The other thing that I have found is that the primary residence has been excluded from means testing since, at least, 1947.
In the computation of the value of property for the purposes of this Part-
(a) there shall be disregarded-
(i) the value of any property which is owned by a claimant or pensioner or by his spouse and is
the permanent home of the claimant or pensioner
It isn’t clear why that exemption was first introduced – but I suspect politicians were sensible enough not to want to be evicting the elderly from their home then. At the same time the age pension may have been more tightly targeted than it is now.
Update: Squirrel draws our attention to the 1988 ABS Yearbook.
There was a further development of specific relevance to social security in 1945. The Commonwealth split the personal income tax into two components. One, the social services contribution, was to be used exclusively to finance social security cash payments. Revenue from the contribution was paid into the National Welfare Fund, from which all such cash payments were to be made, but there was no link between personal contributions and entitlements. The fund was supplemented by subventions from payroll tax and general revenue. In the event, the social services contribution was again merged into a single personal income tax in 1950. All cash payments are now made direct from general revenue.

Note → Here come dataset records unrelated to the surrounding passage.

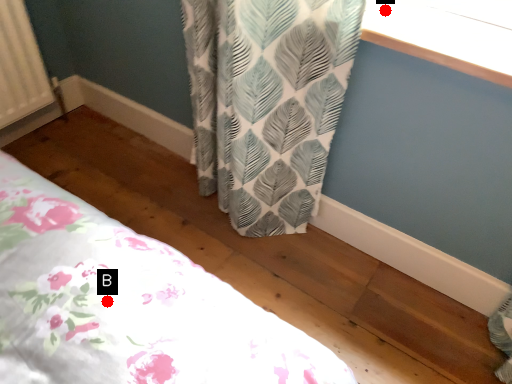 Question: Two points are circled on the image, labeled by A and B beside each circle. Which point is farther from the camera taking this photo?

Choices:
 (A) A is further
 (B) B is further

Answer: (A) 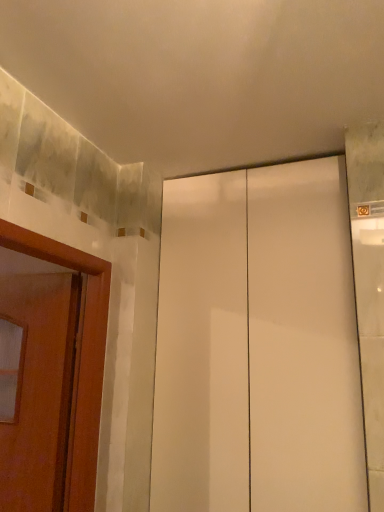 Question: Should I look upward or downward to see white glossy cabinet at center?

Choices:
 (A) up
 (B) down

Answer: (B) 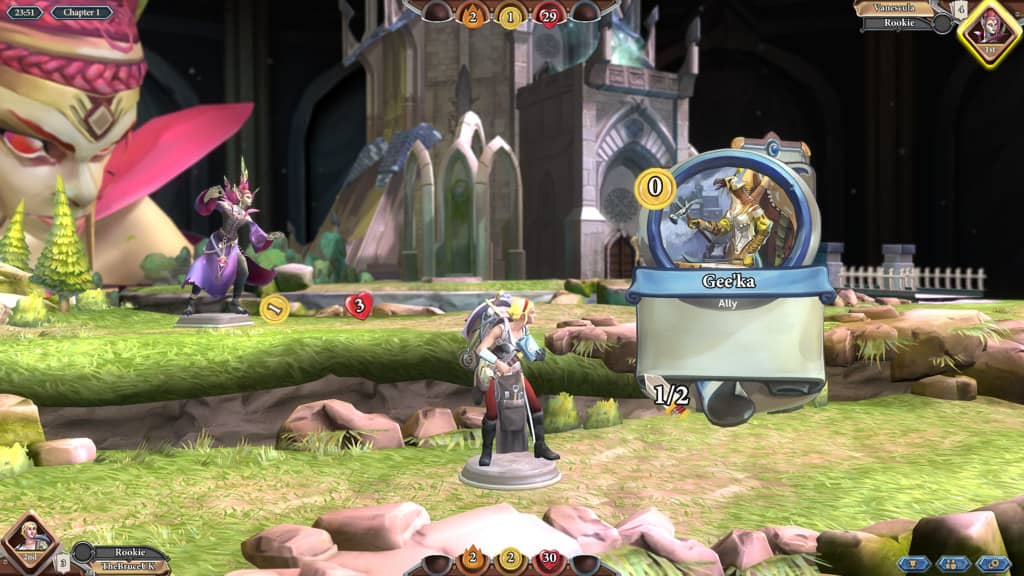 This screenshot has width=1024, height=576. I want to click on window, so click(x=620, y=209). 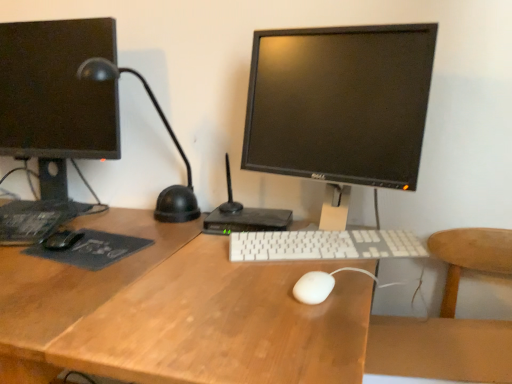 Find the location of a particular element. The image size is (512, 384). free space behind dark gray matte mousepad at left is located at coordinates (119, 219). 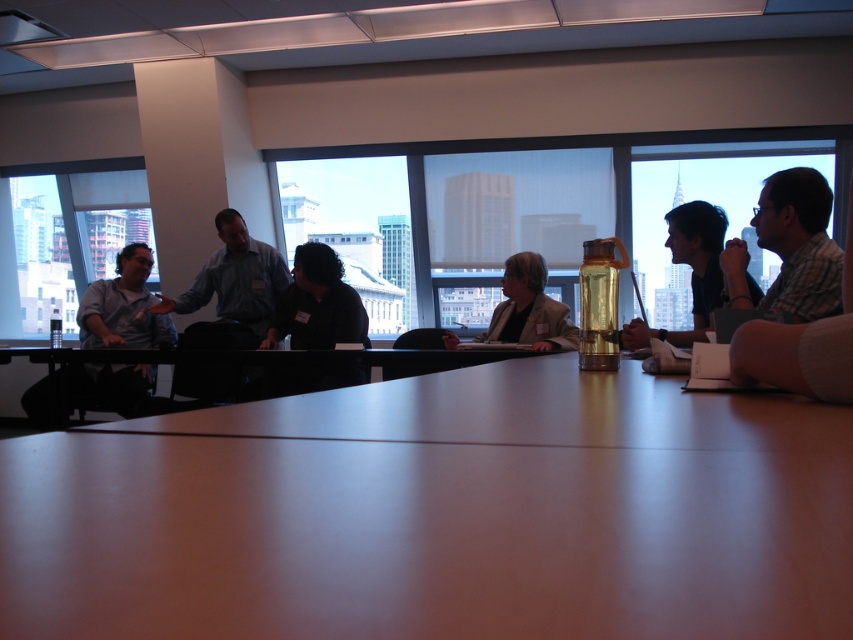 You are a guest at a meeting seated at the conference table. You need to reach for the translucent plastic bottle at center to take a sip. Is the dark gray shirt at center in your way?

The dark gray shirt at center is located above the translucent plastic bottle at center, so it is blocking your access to the bottle. You would need to move the shirt or ask the person wearing it to move it aside to reach the bottle.

You are a photographer who needs to capture a closeup shot of the plaid shirt at right without moving any objects. The camera has a minimum focusing distance of 5 feet. Can you take the photo from the camera position?

The plaid shirt at right and camera are 5.30 feet apart from each other. Since the minimum focusing distance is 5 feet, the photographer can take the photo as the distance is sufficient.

You are a photographer standing behind the conference table. You want to take a photo of the plaid shirt at right and the dark gray shirt at center. Which shirt will appear larger in the photo?

The plaid shirt at right will appear larger in the photo because it is closer to the viewer than the dark gray shirt at center. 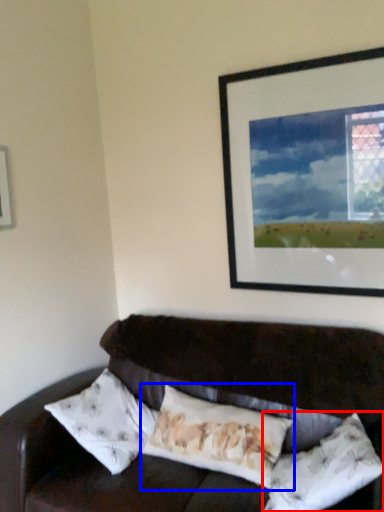 Question: Among these objects, which one is farthest to the camera, pillow (highlighted by a red box) or pillow (highlighted by a blue box)?

Choices:
 (A) pillow
 (B) pillow

Answer: (B)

I have also found a One Nation document (that may or may not be accurate in its detail) that corroborates MemoryVault’s version of the story:
1945 also saw the introduction of PAYE and the Social Services Contribution Assessment Act 1945-1947.
This collection was made easy by inclusion on the Income Tax Return Form. This procedure was followed until 1965 when the Social Services Contribution was dropped. The Levy was not. Incomes were rising towards 1950 and minor changes were made which allowed the decrease in the rate of progression on several occasions whilst the maximum of contribution was raised in July 1949.
Under Menzies tax reform package, the contribution and tax collection merged. This was brought about by Act #52 of 1950. The government could now impose taxation as far down the income scale as the Social Services Contribution.
The National Welfare Act#65 of 1954 decreed that appropriation would be made out of consolidated revenue which would be equal to the amount paid out of the National Welfare Fund. Thus it put to rest the idea that people were contributing to their age pension which was to be paid as their right without any means test.